Today, Google, Yahoo and Microsoft (links are to their separate announcements) have united to offer a way to reduce duplicate content clutter and make things easier for everyone. Webmasters rejoice! Worried about duplicate content on your site? Want to know what “canonical” means? Read on for more details.

Multiple URLs, one page

Duplicate content comes in different forms, but a major scenario is multiple URLs that point to the same page. This can come up for lots of reasons. An ecommerce site might allow various sort orders for a page (by lowest price, highest rated…), the marketing department might want tracking codes added to URLs for analytics.
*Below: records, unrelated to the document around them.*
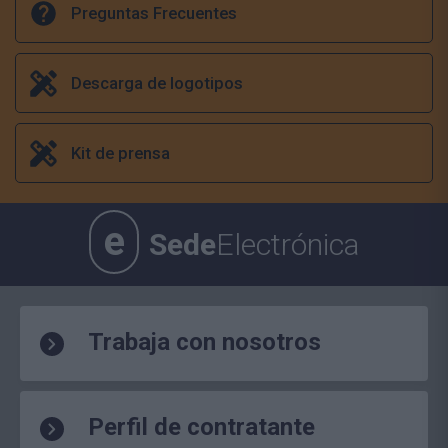
Preguntas Frecuentes
Descarga de logotipos
Kit de prensa
e
Sede
Electrónica
Trabaja con nosotros
Perfil de contratante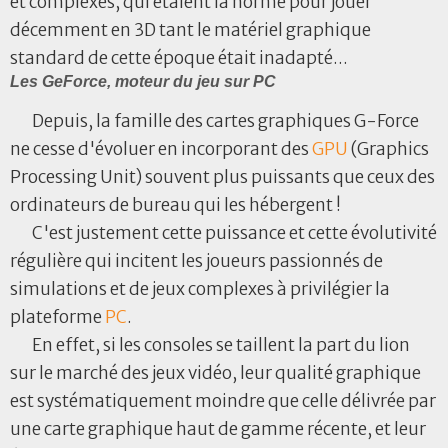
et complexes, qui étaient la norme pour jouer
décemment en 3D tant le matériel graphique
standard de cette époque était inadapté...
Les GeForce, moteur du jeu sur PC
Depuis, la famille des cartes graphiques G-Force
ne cesse d'évoluer en incorporant des
GPU
(Graphics
Processing Unit) souvent plus puissants que ceux des
ordinateurs de bureau qui les hébergent !
C'est justement cette puissance et cette évolutivité
régulière qui incitent les joueurs passionnés de
simulations et de jeux complexes à privilégier la
plateforme
PC
.
En effet, si les consoles se taillent la part du lion
sur le marché des jeux vidéo, leur qualité graphique
est systématiquement moindre que celle délivrée par
une carte graphique haut de gamme récente, et leur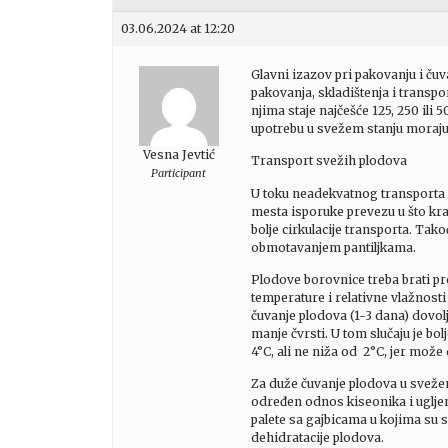
03.06.2024 at 12:20
Glavni izazov pri pakovanju i čuv
pakovanja, skladištenja i transp
njima staje najčešće 125, 250 ili 
upotrebu u svežem stanju moraju se 
Vesna Jevtić
Transport svežih plodova
Participant
U toku neadekvatnog transporta m
mesta isporuke prevezu u što kr
bolje cirkulacije transporta. Tak
obmotavanjem pantiljkama.
Plodove borovnice treba brati pre
temperature i relativne vlažnost
čuvanje plodova (1-3 dana) dovolj
manje čvrsti. U tom slučaju je bo
4°C, ali ne niža od 2°C, jer mož
Za duže čuvanje plodova u sveže
određen odnos kiseonika i ugljen
palete sa gajbicama u kojima su s
dehidratacije plodova.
You could end up with 100 pages, but 10 URLs for each page. Suddenly search engines have to sort  through 1,000 URLs.

This can be a problem for a couple of reasons.
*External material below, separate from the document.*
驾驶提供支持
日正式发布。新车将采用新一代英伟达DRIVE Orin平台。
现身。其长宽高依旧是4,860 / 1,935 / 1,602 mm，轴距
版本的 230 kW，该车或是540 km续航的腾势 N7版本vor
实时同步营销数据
  • Less of the site may get crawled. Search engine crawlers use a limited amount of bandwidth on each site (based on numerous factors). If the crawler only is able to crawl 100 pages of your site in a single visit, you want it to be 100 unique pages, not 10 pages 10 times each.
  • Each page may not get full link credit. If a page has 10 URLs that point to it, then other sites can link to it 10 different ways. One link to each URL dilutes the value  the page could have if all 10 links pointed to a single URL.

Using the new canonical tag

Specify the canonical version using a tag in the head section of the page as follows:

<link rel="canonical" href="http://www.example.com/product.php?item=swedish-fish"/>

That’s it!

  • You can only use the tag on pages within a single site (subdomains and subfolders are fine).
  • You can use relative or absolute links, but the search engines recommend absolute links.
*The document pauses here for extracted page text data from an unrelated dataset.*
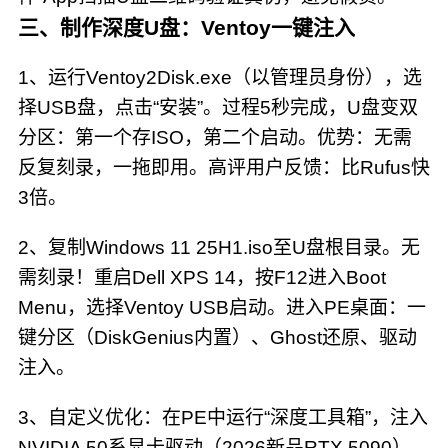
三、制作深度U盘：Ventoy一键注入
1、运行Ventoy2Disk.exe（以管理员身份），选
择USB盘，点击“安装”。过程5秒完成，U盘变双
分区：第一个存ISO，第二个启动。优势：无需
反复刻录，一拖即用。高评用户反馈：比Rufus快
3倍。
2、复制Windows 11 25H1.iso至U盘根目录。无
需刻录！重启Dell XPS 14，按F12进入Boot
Menu，选择Ventoy USB启动。进入PE桌面：一
键分区（DiskGenius内置）、Ghost还原、驱动
注入。
3、自定义优化：在PE中运行“深度工具箱”，注入
NVIDIA 50系显卡驱动（2026新品RTX 5090）。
This tag will operate in a similar way to a 301 redirect for all URLs that display the page with this tag.

  • Links to all URLs will be consolidated to the one specified as canonical.
  • Search engines will consider this URL a “strong hint” as to the one to crawl and index.

Canonical URL best practices

The search engines use this as a hint, not as a directive, (Google calls it a “suggestion that we honor strongly”) but are more likely to use  it if the URLs use best practices, such as:

  • The  content rendered for each URL is very similar or exact
  • The canonical URL is the shortest version
  • The URL uses easy to understand parameter patterns (such as using ? and %)

Can this be abused by spammers? They might try, but Matt Cutts of Google told me that the same safeguards that prevent abuse by other methods (such as redirects) are in place here as well, and that Google  reserves the right to take action on sites that are using the tag to manipulate search engines and violate search engine guidelines.

For instance, this tag will only work with very similar or identical content, so you can’t use it to send all of the link value from the less important pages of your site to the more important ones.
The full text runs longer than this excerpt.